When she heard Dr. Zwerling had always wanted to do a production about animals, the two ideas -- a benefit for the animals and an animal-centered performance -- seemed the perfect fit.
Two of those "animals" are Jo Ann and Marty Barbour, both accomplished ballroom dancers, who were ready to volunteer when they heard about the Animals of Wonderland performance.
Dressed as a pair of sophisticated cats -- one a fuzzy angora and the other a tuxedoed black dandy -- the pair picked a very fitting song to accompany their Viennese Waltz around the dance floor -- "What's New Pussycat."

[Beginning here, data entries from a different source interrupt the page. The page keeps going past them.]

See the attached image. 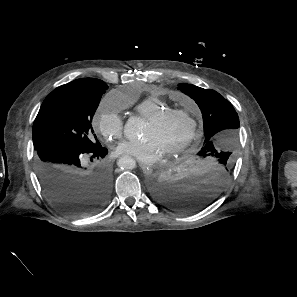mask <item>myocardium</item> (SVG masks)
I'll list each match as a JSON object with an SVG mask.
<instances>
[{"label":"myocardium","instance_id":"1","mask_svg":"<svg viewBox=\"0 0 297 297\" xmlns=\"http://www.w3.org/2000/svg\"><path fill=\"white\" fill-rule=\"evenodd\" d=\"M174 116L186 117L187 120L190 122L191 127L188 136L183 142L165 152V155L167 157H172L183 153L196 140L198 136V123L196 121V118L191 112L185 109H166L150 117L149 119H147V121L151 124L157 125L162 123L167 118Z\"/></svg>","mask_w":297,"mask_h":297}]
</instances>
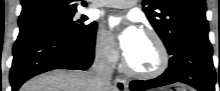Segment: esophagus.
I'll return each instance as SVG.
<instances>
[{
    "label": "esophagus",
    "instance_id": "1",
    "mask_svg": "<svg viewBox=\"0 0 220 91\" xmlns=\"http://www.w3.org/2000/svg\"><path fill=\"white\" fill-rule=\"evenodd\" d=\"M115 88L117 91H126L127 90V82L125 79L117 77L115 80Z\"/></svg>",
    "mask_w": 220,
    "mask_h": 91
}]
</instances>
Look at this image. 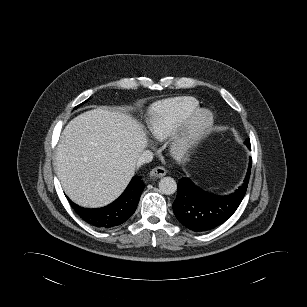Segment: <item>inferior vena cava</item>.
<instances>
[{"mask_svg": "<svg viewBox=\"0 0 307 307\" xmlns=\"http://www.w3.org/2000/svg\"><path fill=\"white\" fill-rule=\"evenodd\" d=\"M153 152L146 150L143 151V153L140 155L138 161H137V165L140 166L144 163H149L153 160Z\"/></svg>", "mask_w": 307, "mask_h": 307, "instance_id": "obj_1", "label": "inferior vena cava"}]
</instances>
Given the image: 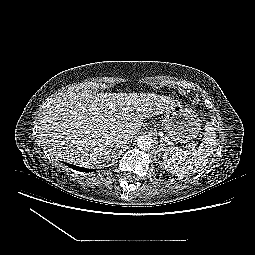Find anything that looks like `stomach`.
Here are the masks:
<instances>
[{
    "mask_svg": "<svg viewBox=\"0 0 255 255\" xmlns=\"http://www.w3.org/2000/svg\"><path fill=\"white\" fill-rule=\"evenodd\" d=\"M163 123L167 136L178 143L192 141L201 129L198 115L176 102L165 110Z\"/></svg>",
    "mask_w": 255,
    "mask_h": 255,
    "instance_id": "stomach-1",
    "label": "stomach"
}]
</instances>
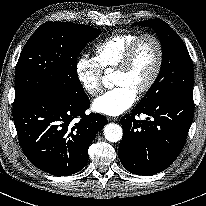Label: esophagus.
Instances as JSON below:
<instances>
[{"label": "esophagus", "instance_id": "34e87169", "mask_svg": "<svg viewBox=\"0 0 206 206\" xmlns=\"http://www.w3.org/2000/svg\"><path fill=\"white\" fill-rule=\"evenodd\" d=\"M108 120L109 121H118L119 118H117V117H108Z\"/></svg>", "mask_w": 206, "mask_h": 206}]
</instances>
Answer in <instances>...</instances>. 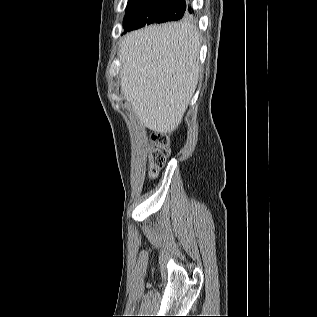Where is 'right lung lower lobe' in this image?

Both said they jumped at the chance to be a part of the effort.
"It sounded like fun," Mrs. Barbour said.
She added that the event also allowed the couple to show off their passion -- ballroom dance, a sport they say has many benefits for people of all ages.
"I have never seen anything else that gives a man more self-confidence than dance," Mrs. Barbour added.
The pair are planning to share their love of dance with young people -- a new way to get them exercising and "off the couch," Barbour said.
But on this day, they had just one goal.
"It is all about the animals," the couple said.
Not everyone who attended Saturday's event was there just for fun, though.
Nox, the nearly 3-year-old Belgian Malinois, and her handler Deputy Dan Truhan, of the Wayne County Sheriff's Office K-9 unit, were on hand to meet the people and to share a little bit about what they do each day.
Nox is a drug dog and is also trained in other skills like tracking and article search.
She operates under a series of commands -- in another language -- which tell her not only when to go to work, but what her handler expects.
She and Truhan have been working together since September -- and on her second official day on the job, she found methamphetamine in the trunk of a car.
K-9 officers and their handlers have to do eight weeks of training, Truhan said, and Nox is considered a deputy just like her human coworkers.
"If someone were to shoot her or hurt her, it would be considered assault on a law enforcement officer," Truhan said.
He said Nox is still new to the business, but is serious about her work, a characteristic of her breed.
"These dogs have such a strong drive, you can't just leave them in a house," he said. "If you don't give them something to do, they will find something to do."
Truhan said Nox is an athlete. She has been clocked at 29 miles per hour.
He added that dogs like Nox are very valuable to law enforcement and can be key components in search and rescue.
"If you have a resident of a care home wander off, she could find them," he said.
The Sheriff's Office currently has four dogs like Nox in its unit.
Money raised from this weekend's event will first go toward the outdoor runs. Anything leftover will be placed into a spay and neuter fund, which will offer vouchers to local pet owners who want to spay or neuter their pets.
If you couldn't make the weekend activities, there is still a chance to donate to the cause. Send a check to the Heritage Dance Foundation, 107 S. Center St., Goldsboro, N.C. 27530. A special fund has been set up there for the benefit.
And, Mrs. Moye said, don't forget about the animals waiting for homes in the Wayne County Animal Adoption and Education Center.
"I believe if you want to broaden your family, there is no reason not to consider the animal shelter," she said. "The perfect dog or cat of your dreams just might be there waiting for you."